Big data is a term for data sets that are so large or complex that traditional data processing application software is inadequate to deal with them. Big data challenges include capturing data, data storage, data analysis, search, sharing, transfer, visualization, querying, updating and information privacy.
The data could be from social networks, web server logs, traffic flow sensors, satellite imagery, broadcast audio streams, banking transactions, MP3s of rock music, the content of web pages, scans of government documents, GPS trails, telemetry from automobiles, financial market data and so on.
Potential Uses of Big Data:
(i) Seed Selection – Big-data businesses can analyse varieties of seeds across numerous fields, soil types, and climates and select the best.
(ii) Irrigation – Precision agriculture aids farmers in tailored and effective water management, helping in production, improving economic efficiency and minimising waste and environmental impact.
(iii) Food processing – They help in streamlining food processing value chains by finding the core determinants of process performance, and acting to continually improve the accuracy, quality and yield of production. They also optimise production schedules based on supplier, customer, machine availability and cost constraints.
(iv) Crop disease – Similar to the way in which Google can identify flu outbreaks based on where web searches are originating, analysing crops across farms helps identify diseases that could ruin a potential harvest.
(v) Weather – Advanced analytics capabilities and agri-robotics such as aerial imagery, sensors help provide sophisticated local weather forecasts can help increasing global agricultural productivity over the next few decades.
(vi) Climate Change – Since, climate change and extreme weather events will demand proactive measures to adapt or develop resiliency, Big Data can bring in the right information to take informed decisions.
(vii) Loss control – In India, every year 21 million tons of wheat is lost, primarily due to scare cold-storage centres and refrigerated vehicles, poor transportation facilities and unreliable electricity supply. Big Data has the potential of systematisation of demand forecasting thus reducing such losses.
(viii) Pricing – A trading platform for agricultural commodities that links small-scale producers to retailers and bulk purchasers via mobile phone messaging can help send up-to-date market prices via an app or SMS and connect farmers with buyers, offering collective bargaining opportunities for small and marginal farmers.
(ix) Consumer habits can be studied, and policies can be made which will be in line with the demands of consumers.
(x) Some other benefits – Solving traffic problems in cities, targeting healthcare delivery, efficient supply chain management, providing a personalized educational experience for students, enabling security to individuals and society at large.

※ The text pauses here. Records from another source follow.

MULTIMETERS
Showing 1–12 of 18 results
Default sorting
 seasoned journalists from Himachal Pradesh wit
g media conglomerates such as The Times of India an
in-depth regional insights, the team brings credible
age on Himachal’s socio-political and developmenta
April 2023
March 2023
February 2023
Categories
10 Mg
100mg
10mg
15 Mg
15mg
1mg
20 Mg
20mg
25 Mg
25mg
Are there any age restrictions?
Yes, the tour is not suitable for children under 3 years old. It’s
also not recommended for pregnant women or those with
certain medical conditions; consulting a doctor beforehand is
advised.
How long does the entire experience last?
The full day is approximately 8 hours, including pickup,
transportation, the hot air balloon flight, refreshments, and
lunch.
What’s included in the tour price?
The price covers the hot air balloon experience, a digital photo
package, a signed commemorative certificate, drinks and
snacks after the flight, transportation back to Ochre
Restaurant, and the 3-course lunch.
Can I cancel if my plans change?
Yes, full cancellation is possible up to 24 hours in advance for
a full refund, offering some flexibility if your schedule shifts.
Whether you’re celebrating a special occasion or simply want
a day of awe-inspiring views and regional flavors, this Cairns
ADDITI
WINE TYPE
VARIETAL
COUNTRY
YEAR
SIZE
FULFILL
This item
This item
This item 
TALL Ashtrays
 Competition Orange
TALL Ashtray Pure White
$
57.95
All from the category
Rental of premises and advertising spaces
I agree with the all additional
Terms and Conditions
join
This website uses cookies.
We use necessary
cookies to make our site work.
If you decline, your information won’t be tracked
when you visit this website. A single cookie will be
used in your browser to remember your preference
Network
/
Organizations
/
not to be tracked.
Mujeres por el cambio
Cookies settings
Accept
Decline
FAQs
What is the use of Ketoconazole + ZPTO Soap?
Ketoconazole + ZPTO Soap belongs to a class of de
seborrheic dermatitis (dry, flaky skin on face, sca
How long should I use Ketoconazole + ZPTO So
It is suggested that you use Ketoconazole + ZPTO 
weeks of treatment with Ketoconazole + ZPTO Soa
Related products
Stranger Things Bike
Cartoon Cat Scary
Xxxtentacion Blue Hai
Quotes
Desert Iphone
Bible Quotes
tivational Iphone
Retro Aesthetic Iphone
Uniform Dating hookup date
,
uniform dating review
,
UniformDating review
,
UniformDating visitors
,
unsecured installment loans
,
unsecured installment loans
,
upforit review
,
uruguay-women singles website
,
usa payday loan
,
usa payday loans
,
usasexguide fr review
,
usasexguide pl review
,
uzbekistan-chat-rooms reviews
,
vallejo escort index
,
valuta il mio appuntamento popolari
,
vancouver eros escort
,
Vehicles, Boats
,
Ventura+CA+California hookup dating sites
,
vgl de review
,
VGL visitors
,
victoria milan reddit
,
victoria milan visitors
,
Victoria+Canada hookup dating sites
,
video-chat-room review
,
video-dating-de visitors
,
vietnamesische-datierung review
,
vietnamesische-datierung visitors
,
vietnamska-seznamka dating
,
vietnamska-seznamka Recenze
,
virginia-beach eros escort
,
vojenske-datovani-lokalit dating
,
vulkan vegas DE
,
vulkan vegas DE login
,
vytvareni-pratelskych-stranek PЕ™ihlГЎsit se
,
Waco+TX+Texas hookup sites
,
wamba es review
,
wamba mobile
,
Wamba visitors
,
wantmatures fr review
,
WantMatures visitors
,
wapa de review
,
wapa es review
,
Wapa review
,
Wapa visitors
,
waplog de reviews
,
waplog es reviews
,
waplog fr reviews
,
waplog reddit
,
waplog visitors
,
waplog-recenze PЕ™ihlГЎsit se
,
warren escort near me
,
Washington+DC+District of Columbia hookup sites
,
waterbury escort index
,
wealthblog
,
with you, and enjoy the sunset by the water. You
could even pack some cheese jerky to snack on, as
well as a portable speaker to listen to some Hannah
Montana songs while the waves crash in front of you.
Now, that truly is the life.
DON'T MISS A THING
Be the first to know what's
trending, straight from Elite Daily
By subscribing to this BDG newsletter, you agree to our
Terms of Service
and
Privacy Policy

-> Any breach of confidentiality regarding data that is collected and processed by the government could have serious ramifications.
-> Sharing data between departments and across ministries is a challenge, given the jurisdictional boundaries that exist.
-> Authenticity of data is another challenge.
A change in mindset and effective training is required to make data-driven decisions. A comprehensive Big Data programme across Central and state government ministries/departments with help from industry, academic and research institutions should be formulated.